PostPosted: Thu Oct 28, 2010 12:01 pm 
Newbie
Newbie

Joined: Sun Aug 29, 2010 11:50 am
Posts: 7
Location: Kazakhstan
pptpd does not suit me because it used fixed TCP port which I can not change. Also pptpd does not support UDP as transport layer.

Last days I playing with Routertech firmware sources, downloaded from this site. I built two kernel images with default supplied configs for AR7RD and AR7WRD boards. They both work on my router, but not with openvpn (still freezing).

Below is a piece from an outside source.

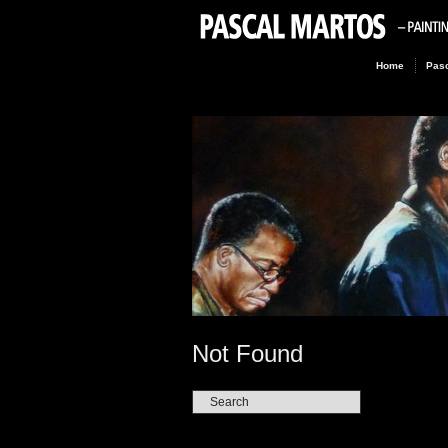
Home
Pasc
Not Found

So, the only kernel that works with openvpn, is kernel from ar7rd-1port-adam2 package. Is it possible to look at .config for this firmware? I tend to think that tweaking some kernel options may solve my problem.


Top
 Profile  
 
 Post subject: Re: Actiontec GT701-WG and openvpn, need help.
PostPosted: Thu Oct 28, 2010 1:31 pm 
RouterTech Team
RouterTech Team
User avatar

Joined: Wed Feb 01, 2006 10:22 pm
Posts: 11876
Location: England, the Centre of Africa
digrobot wrote:
So, the only kernel that works with openvpn, is kernel from ar7rd-1port-adam2 package. Is it possible to look at .config for this firmware? I tend to think that tweaking some kernel options may solve my problem.
If you have the sources, then the relevant .config is already there.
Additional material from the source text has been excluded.